In insurance underwriting specifically, Outlaw believes AI-based document digitization could help carriers process information that is often handwritten, such as a doctor’s notes and patient intake forms:

Uses-cases like processing medical information…which is largely handwritten even with the existence of Electronics Health and Medical Records (EHR and EMR): In such cases, with AI-solutions, we are able to identify and digitize this data extremely fast and accurately…This type of data entry, AI can do it better than humans at the moment. Traditional technologies such as OCR are simple and usually just an If-then-else statement…What you need to overhaul such processes is technology that can read and change the more unclear instances of digitization that OCR was not created to read. 

Claims Processing

Another insurance use-case is claims processing. Claims handlers are tasked with reviewing claims forms and peripheral information relating to the event reported on the claim, such as hospital records.

However, this process isn’t always fully digital. In many cases, claimants file paper claims that require manual entry into a carrier’s system.

This can slow down the claims process, increasing the time it takes customers to receive a payout.

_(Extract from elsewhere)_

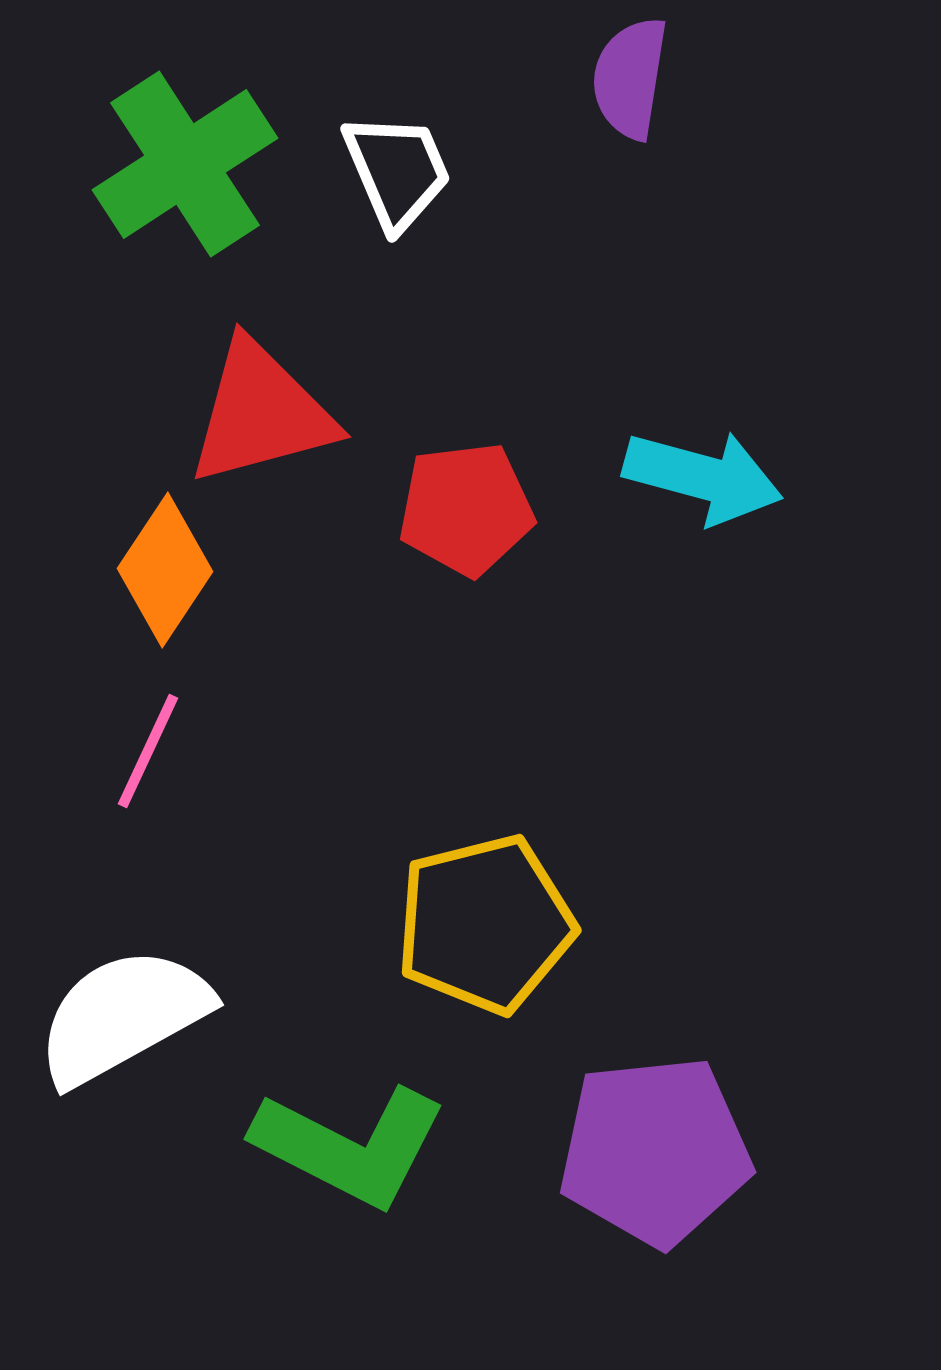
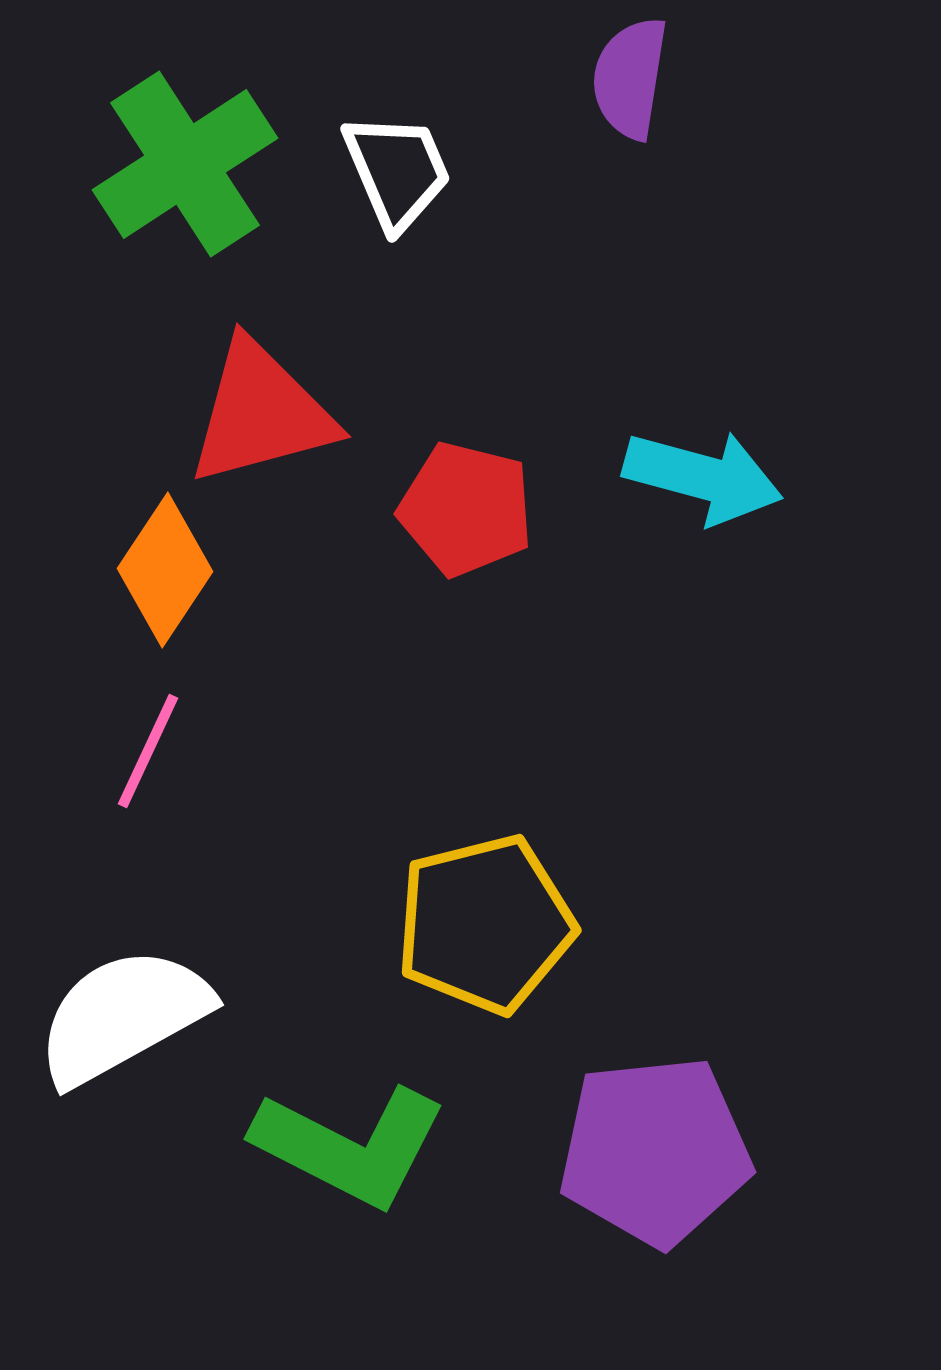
red pentagon: rotated 21 degrees clockwise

Document digitization software could be used to decrease time spent manually entering claims data into the carrier’s CRM. Vendors like Vidado could work with insurance carriers to create digital templates of their claims forms that would be filled upon uploading a scanned claim PDF into the system.

As a result, the claims handler would have a better idea of the claimant’s profile and history, which allows could allow them to better review the claim for potential fraud and ensure more accurate payouts that reduce claims leakage.

Digitizing Documents to Prepare for RPA

AI-based document digitization software could also help companies prepare for traditional robotic process automation implementation. RPA could be useful for automating rote, mechanical white-collar work, such as data entry and data verification.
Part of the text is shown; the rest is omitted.